The core of this book is the development of the Apollo guidance computer, the first integrated circuit computer to fly in orbit, with a focus on the decisions that expanded its role to the central planning and scheduling tool for the Apollo flights. The computer was an evolution of the Polaris SLBM guidance computer, and both were developed by the MIT Instrumentation Laboratory, renamed the Charles Stark Draper Laboratory after its founder in 1970, and spun off as a non-profit corporation in 1973.
The Apollo guidance computers were heavy, and used thousands of Fairchild μL914 RTL dual NOR gates. This resonates personally - though most of my high-school experiments used TTL dual inline packages, I still have some round-can 914's in my parts bins, though not the expensive space-grade ceramic flat-packs used by the Apollo Block 2 computers. I was surprised to learn that the chips used by the flight computers, and the many more computers used on the ground for software development and by mission control backroom engineers, used 60% of Fairchild's production.

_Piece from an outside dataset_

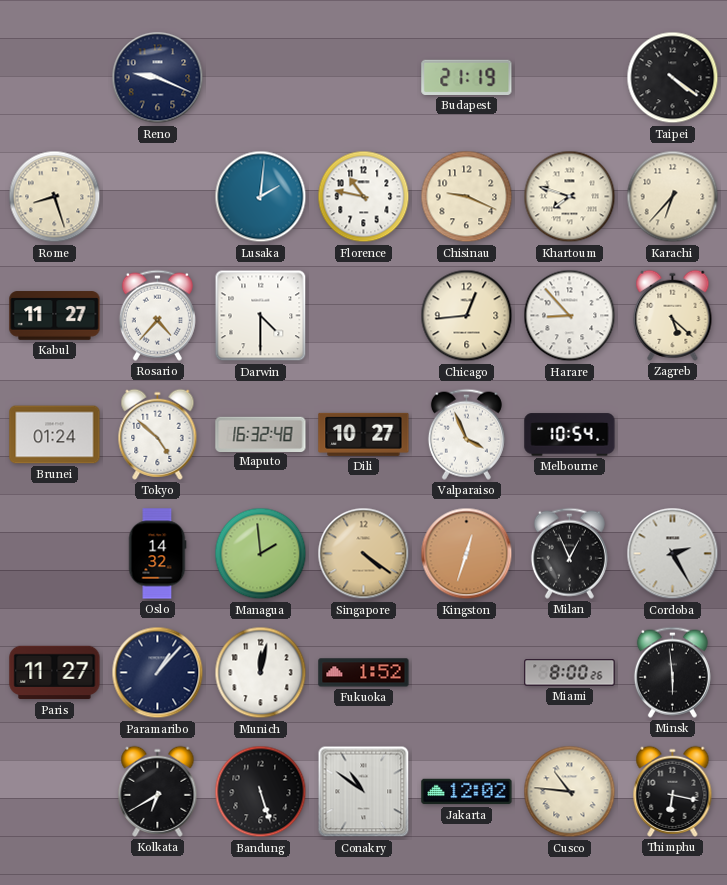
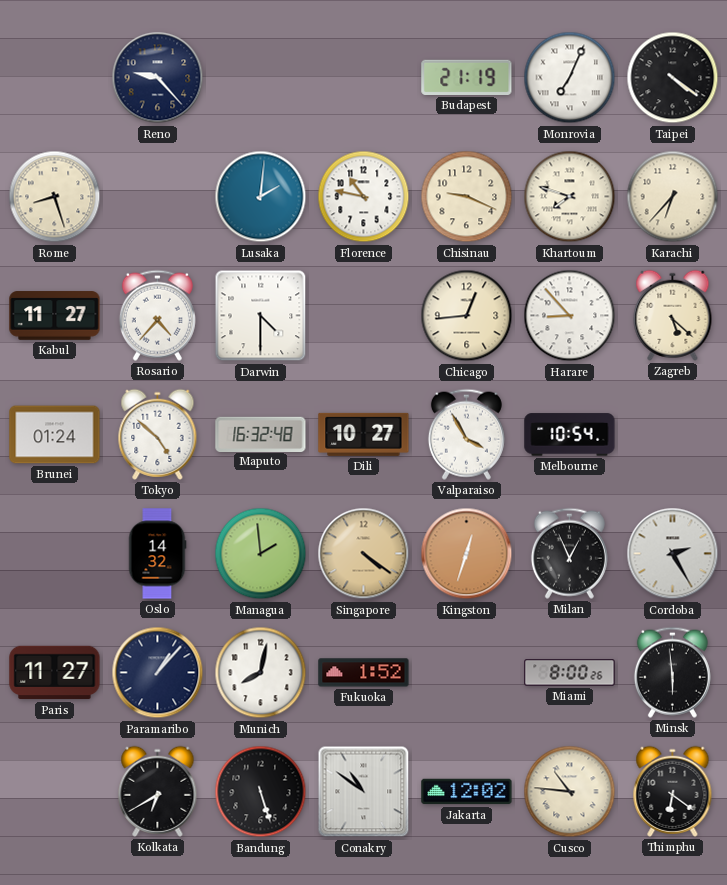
Reno: 9:19 -> 9:23
Monrovia: none -> 7:04
Valparaiso: 3:56 -> 3:55
Munich: 12:02 -> 8:02
Thimphu: 6:17 -> 6:21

The computers used a cubic foot of magnetic core read only memory, using cores (half inch diameter?) with dozens of wires strung through them, acting as magnetic AND gates to generate a voltage blip on a sense wire. These were strung on long bundles of wire, with special wire weaves creating the equivalent of a dozen bits of pattern memory per core. The strings of cores were called ropes, and represented 72 kilobytes of program code, generated with low level languages and paper tape, and fed to special rope assembly machines (operated by "little old ladies") at subcontractor Raytheon.
Notes from Wikipedia - 16 bit words, 4Kbytes of writable core, 4100 single NOR3s in block 1, 2800 dual NOR3s in block 2. In 1968, Noyce and Moore left Fairchild to found Intel
No schematics (though those may be available on the NASA technical report server), but enough description of the engineering and software that I can extrapolate how they worked. The focus of the book is not on the hardware, but on the interaction of these new machines with mission design, astronaut training and attitudes, and the performance of the missions.
As usual, the media presented a distorted history, and the astronauts themselves changed the story to justify their intervention in landings that could have been performed almost completely by software. The astronauts had an essential role to play. The maps of the landing places were inexact and undetailed. Close up, there were many rocks and small craters to avoid, and the commander pilots needed to visually locate safer places to land than the preprogramed targets. However, the descent engine kicked up so much dust below 200 feet that they couldn't see where they were landing, so it would have been better to use the software they had to designate a new landing position, and let the computer do the steering. The commander took the stick for all six landings, with control movements interpreted by the computer, but the automated landing sequence was disabled.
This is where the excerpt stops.